When you are asked by an anaesthetist to count backwards from one hundred, your carbon footprint might not be at the top of your mind. However, a bottle of one of the anaesthetic gases used to help put you to sleep, desflurane (in its liquid form), contains the carbon dioxide equivalent to a whole year’s eight mile commute to and from work in a car.

Now, clinicians across NHS Greater Glasgow and Clyde have worked to minimise the use of the gas, reducing its impact on the environment and saving money in the process. The news comes during Scotland’s Climate Week and the countdown to Glasgow hosting the COP26 Climate Conference at the end of October.

Dr Geraldine Gallagher, an anaesthetist based at Glasgow Royal Infirmary, has been leading the effort to reduce use of the gas.
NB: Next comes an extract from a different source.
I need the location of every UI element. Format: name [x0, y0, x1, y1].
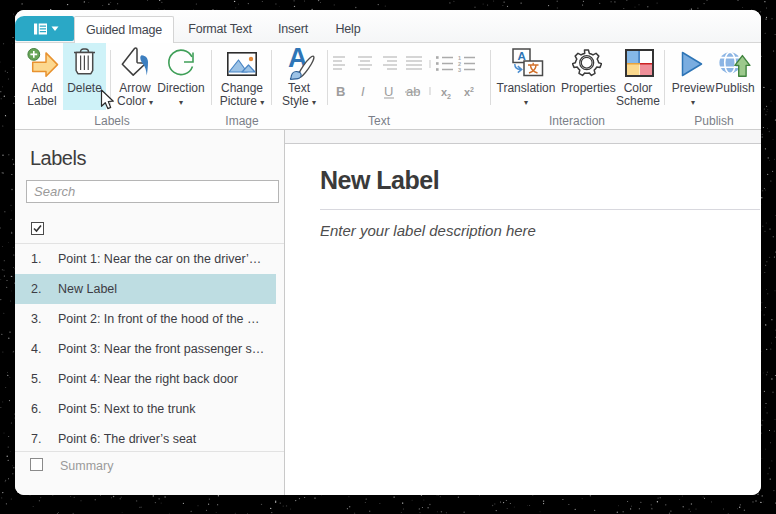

She said: “It became apparent some years ago that the effect these agents have on the environment is not equal, and that one of the gases in common use, desflurane, has a significantly worse impact in terms of how long it stays in the atmosphere, and how it contributes to the greenhouse gas effect.

“Since then we’ve been working hard to reduce the use of this gas, using alternatives which are just as effective for patients, but altogether better for our environment.”

Dr Gallagher helped set up a project to persuade colleagues to limit their use of desflurane, by ensuring the desflurane cartridge had to be actively placed in the anaesthetic machine. She added: “We began by explaining the issues to our colleagues and getting them on board – and I’m pleased to say that it’s been a great success, with far less use of the damaging gas across our hospital sites.”

Such has been the success of the project, that in some months the department at GRI hasn’t needed to order any of the damaging desflurane at all – and the work will be highlighted as part of a submission from the Scottish Environmental Anaesthesia Group at COP26 next month.

Dr Gallagher added: “We’ve done the maths and we’ve worked out that in just three months, the CO2 saving is equivalent to the entire department’s annual commute put together.

“We’re now spreading the word with colleagues in other hospitals and health board areas – if we all move to discontinue the use of desflurane, it could add up to a lot of savings for the environment.”

Dr Gallagher added that patients should not worry about any impact on them. She added: “You will still fall fast asleep – we have a range of different anaesthesia treatments which are just as effective, it’s just that they’re not as damaging to the environment.”